This is Exercise 12.2(a) of Roman's "Fundamentals of Group Theory: An Advanced Approach". According to this search, it is new to MSE.
The Details:
Roman defines, on page 350 ibid., the dicyclic group of order $4n, n>1$, using the presentation
$${\rm Dic}_n\cong \langle x,y\mid x^{2n}, y^2=x^n, yx=x^{2n-1}y=x^{-1}y\rangle.\tag{$\mathcal{P}$}$$
The Question:
Why does the dicyclic group have exactly one involution?
Thoughts:
Since the order of the dicyclic group is $4n$, two divides its order, so by Cauchy's Theorem, an involution exists; but this is nuking the problem, since $y^2=x^n$ is an involution by the relation $x^{2n}=1$ in $(\mathcal{P})$.
Suppose, then, for a contradiction, that $z^2=1$ for some $z\in{\rm Dic}_n$ with $z\neq x^n$. Now what do I do?

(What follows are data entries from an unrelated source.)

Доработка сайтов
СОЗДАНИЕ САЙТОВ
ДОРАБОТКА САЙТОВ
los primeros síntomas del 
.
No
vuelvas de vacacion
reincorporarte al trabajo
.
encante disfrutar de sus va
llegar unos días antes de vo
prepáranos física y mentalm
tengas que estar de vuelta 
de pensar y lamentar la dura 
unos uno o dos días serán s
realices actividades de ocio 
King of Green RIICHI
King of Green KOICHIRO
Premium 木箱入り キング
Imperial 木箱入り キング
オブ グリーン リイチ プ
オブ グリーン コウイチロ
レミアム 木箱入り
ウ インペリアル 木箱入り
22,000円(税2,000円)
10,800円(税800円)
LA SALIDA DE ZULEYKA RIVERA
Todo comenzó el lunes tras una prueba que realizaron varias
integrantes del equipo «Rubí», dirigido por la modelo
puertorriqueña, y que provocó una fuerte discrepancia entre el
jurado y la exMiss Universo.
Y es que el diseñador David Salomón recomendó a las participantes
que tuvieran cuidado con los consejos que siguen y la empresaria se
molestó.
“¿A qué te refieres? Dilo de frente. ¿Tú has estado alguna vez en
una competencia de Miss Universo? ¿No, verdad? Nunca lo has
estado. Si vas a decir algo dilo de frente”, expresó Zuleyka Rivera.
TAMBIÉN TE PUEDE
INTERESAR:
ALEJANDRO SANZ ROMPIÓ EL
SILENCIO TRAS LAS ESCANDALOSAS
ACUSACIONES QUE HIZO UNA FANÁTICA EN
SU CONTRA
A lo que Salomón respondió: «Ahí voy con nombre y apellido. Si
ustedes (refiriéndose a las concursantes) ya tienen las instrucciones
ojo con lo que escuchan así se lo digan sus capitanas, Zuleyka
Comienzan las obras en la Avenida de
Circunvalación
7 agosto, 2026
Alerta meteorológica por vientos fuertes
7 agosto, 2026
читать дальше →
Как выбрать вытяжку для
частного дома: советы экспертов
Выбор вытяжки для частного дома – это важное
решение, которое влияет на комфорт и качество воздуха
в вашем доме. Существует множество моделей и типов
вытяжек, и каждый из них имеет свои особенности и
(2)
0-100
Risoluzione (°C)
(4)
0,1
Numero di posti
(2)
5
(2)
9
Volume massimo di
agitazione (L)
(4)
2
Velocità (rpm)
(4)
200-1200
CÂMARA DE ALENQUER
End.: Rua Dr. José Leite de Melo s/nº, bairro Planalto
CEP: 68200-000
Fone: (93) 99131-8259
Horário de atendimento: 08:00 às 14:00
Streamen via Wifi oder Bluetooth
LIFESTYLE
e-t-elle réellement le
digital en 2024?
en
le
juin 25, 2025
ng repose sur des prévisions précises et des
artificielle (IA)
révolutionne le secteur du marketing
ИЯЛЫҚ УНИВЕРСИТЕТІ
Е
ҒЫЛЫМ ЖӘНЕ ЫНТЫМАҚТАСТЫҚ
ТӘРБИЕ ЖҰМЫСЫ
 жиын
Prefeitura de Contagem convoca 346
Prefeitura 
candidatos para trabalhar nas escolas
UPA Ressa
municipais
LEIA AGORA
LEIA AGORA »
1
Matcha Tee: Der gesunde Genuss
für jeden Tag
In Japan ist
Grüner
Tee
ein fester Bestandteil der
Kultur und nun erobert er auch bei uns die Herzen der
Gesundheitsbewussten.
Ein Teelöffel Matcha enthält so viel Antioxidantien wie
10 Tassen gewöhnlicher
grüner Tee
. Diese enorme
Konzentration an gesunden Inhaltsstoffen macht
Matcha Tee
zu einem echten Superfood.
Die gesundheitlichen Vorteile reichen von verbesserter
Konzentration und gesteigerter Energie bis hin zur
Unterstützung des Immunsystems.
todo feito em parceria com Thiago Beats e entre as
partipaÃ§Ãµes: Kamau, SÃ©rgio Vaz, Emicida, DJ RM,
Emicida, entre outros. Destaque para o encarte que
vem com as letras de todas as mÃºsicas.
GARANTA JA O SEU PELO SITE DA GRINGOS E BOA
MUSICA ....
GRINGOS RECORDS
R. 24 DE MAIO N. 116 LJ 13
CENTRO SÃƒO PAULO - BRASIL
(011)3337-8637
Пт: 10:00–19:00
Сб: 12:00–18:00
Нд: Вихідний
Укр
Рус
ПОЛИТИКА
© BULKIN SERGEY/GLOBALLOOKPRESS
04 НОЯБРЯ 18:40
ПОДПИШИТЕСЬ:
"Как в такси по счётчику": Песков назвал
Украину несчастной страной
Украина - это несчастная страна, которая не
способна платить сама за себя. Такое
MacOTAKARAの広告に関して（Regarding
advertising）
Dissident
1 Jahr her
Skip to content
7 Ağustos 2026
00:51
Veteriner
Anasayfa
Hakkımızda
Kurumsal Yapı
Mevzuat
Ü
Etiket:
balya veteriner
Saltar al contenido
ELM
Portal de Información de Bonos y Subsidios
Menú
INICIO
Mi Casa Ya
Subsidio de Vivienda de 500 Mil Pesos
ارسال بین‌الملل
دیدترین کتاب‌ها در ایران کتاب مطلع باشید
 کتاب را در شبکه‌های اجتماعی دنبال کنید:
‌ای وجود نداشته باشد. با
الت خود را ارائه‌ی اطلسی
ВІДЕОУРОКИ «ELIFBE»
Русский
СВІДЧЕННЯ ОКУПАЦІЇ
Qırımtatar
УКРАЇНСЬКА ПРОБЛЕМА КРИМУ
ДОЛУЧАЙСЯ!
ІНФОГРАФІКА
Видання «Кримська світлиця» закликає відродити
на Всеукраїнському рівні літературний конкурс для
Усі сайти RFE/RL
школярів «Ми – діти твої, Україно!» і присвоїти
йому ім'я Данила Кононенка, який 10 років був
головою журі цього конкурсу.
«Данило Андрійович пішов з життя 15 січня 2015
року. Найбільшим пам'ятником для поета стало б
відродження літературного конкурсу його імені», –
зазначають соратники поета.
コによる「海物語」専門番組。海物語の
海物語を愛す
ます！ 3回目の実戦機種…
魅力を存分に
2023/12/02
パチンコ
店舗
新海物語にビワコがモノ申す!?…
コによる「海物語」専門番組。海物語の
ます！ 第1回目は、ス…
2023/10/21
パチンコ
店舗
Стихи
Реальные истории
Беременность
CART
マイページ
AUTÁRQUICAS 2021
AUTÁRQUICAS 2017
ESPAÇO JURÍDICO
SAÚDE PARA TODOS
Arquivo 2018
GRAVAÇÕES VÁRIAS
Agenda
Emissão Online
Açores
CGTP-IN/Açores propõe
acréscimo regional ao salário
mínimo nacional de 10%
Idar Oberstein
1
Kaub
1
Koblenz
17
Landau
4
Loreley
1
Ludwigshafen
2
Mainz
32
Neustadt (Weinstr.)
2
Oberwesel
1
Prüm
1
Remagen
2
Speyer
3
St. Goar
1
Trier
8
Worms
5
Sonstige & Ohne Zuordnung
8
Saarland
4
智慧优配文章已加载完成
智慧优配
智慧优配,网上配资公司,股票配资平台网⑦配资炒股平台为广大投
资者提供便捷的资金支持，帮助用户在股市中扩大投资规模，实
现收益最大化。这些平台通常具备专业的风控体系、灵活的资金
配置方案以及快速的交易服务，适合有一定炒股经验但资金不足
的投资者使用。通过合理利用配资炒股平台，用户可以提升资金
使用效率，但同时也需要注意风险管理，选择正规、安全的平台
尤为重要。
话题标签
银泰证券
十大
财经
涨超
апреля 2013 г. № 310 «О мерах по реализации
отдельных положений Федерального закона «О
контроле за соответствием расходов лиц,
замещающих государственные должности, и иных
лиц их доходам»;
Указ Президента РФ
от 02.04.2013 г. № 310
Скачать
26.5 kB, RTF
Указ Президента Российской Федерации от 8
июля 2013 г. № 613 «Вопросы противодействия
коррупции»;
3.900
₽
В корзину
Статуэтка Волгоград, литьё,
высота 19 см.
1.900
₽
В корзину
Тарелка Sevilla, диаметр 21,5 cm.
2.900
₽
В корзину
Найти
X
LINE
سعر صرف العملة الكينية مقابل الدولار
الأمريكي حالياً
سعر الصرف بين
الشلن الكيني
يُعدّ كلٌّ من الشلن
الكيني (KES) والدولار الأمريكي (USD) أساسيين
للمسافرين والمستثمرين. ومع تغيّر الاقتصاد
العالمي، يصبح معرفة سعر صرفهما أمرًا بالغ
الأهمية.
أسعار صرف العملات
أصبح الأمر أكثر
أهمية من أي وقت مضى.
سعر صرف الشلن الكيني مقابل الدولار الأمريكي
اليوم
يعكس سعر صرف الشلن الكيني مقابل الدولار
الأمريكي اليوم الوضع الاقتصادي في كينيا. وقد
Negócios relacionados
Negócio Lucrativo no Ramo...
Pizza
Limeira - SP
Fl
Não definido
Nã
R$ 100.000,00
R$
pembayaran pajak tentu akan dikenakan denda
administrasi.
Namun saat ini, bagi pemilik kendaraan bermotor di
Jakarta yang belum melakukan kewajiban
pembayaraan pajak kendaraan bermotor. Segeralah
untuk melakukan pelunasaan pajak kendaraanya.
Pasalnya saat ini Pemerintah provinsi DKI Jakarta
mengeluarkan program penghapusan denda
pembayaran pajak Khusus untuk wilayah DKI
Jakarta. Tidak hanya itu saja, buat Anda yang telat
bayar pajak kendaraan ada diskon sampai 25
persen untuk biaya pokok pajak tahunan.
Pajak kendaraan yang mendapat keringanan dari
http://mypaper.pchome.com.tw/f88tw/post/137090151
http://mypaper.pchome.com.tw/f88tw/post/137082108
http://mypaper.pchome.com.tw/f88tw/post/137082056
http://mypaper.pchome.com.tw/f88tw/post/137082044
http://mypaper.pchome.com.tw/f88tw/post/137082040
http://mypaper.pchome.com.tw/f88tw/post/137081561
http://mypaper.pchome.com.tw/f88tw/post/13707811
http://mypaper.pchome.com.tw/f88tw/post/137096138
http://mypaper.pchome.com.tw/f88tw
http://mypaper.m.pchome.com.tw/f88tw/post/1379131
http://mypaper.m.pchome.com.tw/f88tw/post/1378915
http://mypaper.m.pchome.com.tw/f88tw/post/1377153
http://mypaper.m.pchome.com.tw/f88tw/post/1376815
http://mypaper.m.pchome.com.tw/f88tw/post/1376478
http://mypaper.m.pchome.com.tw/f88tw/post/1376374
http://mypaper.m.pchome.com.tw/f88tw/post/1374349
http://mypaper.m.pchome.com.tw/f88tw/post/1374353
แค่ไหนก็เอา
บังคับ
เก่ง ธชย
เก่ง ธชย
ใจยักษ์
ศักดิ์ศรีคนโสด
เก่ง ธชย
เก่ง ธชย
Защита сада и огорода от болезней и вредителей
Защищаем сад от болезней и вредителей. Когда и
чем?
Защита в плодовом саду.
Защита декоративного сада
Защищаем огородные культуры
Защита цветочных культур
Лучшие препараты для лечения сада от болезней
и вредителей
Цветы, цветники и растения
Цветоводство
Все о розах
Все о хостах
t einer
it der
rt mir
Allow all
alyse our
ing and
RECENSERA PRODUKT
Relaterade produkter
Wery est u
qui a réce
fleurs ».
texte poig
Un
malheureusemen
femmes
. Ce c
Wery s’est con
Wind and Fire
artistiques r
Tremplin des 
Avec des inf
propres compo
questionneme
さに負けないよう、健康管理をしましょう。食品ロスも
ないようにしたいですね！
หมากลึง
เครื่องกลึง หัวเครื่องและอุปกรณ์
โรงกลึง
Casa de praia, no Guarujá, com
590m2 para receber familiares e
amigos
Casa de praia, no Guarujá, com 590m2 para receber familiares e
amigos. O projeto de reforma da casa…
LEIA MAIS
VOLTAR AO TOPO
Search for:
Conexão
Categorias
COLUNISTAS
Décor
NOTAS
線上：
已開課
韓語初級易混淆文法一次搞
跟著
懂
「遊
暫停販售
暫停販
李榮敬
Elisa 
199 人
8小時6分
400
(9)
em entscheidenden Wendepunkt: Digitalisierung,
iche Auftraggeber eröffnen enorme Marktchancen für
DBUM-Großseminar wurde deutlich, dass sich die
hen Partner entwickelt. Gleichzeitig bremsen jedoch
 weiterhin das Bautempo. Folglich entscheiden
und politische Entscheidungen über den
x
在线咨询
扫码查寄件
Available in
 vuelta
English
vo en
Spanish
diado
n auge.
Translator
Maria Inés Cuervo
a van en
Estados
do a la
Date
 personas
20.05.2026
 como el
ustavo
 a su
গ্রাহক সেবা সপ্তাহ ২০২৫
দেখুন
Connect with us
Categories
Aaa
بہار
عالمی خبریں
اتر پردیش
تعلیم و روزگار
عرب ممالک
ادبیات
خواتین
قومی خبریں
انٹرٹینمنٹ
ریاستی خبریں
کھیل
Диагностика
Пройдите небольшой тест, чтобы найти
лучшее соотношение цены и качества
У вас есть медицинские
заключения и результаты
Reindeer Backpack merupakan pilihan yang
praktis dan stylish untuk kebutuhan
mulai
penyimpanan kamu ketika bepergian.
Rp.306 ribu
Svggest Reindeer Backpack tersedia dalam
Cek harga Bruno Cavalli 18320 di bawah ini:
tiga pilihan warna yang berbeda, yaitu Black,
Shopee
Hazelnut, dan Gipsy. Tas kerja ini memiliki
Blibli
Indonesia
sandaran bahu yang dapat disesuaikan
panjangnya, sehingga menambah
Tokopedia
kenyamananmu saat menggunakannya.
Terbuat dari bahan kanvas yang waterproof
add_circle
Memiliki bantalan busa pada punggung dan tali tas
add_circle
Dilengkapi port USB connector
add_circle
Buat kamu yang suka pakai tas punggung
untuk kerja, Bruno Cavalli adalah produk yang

Experience tells me that we can write each element of ${\rm Dic}_n$ in the form $x^ay^b$ for some $a\in\overline{0,2n-1},$ $b\in\{0,1\}$. This follows from the orders of $x$ and of $y$, together with the last relation in $(\mathcal{P})$. I'm fairly sure this will help.
An Example:
Let $n=2$. Then ${\rm Dic}_2$ is isomorphic to the quaternion group. Clearly $-1$ is its only involution.
My Background:
I work with presentations a lot, so this seems like a problem I should be able to solve myself with a bit of a hint. I don't have much experience with dicyclic groups.
Further Context:
This question is from a rather introductory chapter titled "Free Groups and Presentations", so the tools available aren't as sophisticated as in, say, Magnus et al.'s "Combinatorial Group Theory: [. . .]".
Please help :)
Well, it is clear that one involution is $x^n$, and this is the only power of $x$ that is an involution. Every other element can be written in the form $x^iy$ with $0\leq i\lt 2n$, using the given relations. Note that any even power of $y$ can be written as a power of $x$, since $(y^{2k}) = (y^2)^k = (x^n)^k = x^{kn}$, and any odd power of $y$ can be written as a power of $x$ times $y$, since $y^{2k+1} = y^{2k}y = x^{kn}y$. That’s why every element can be written as $x^iy^j$ with $0\leq i\lt 2n$, $0\leq j\lt 2$. Uniqueness takes a bit more work, but isn’t terribly hard.
We have $$(x^iy)^2 = x^iyx^iy = x^ix^{-i}y^2 = x^n.$$ So this is trivial if and only if $x^n=e$, which cannot happen since $x$ has order $2n$. Thus, none of these elements are involutions, and so the only involution is $x^n$, which we already found.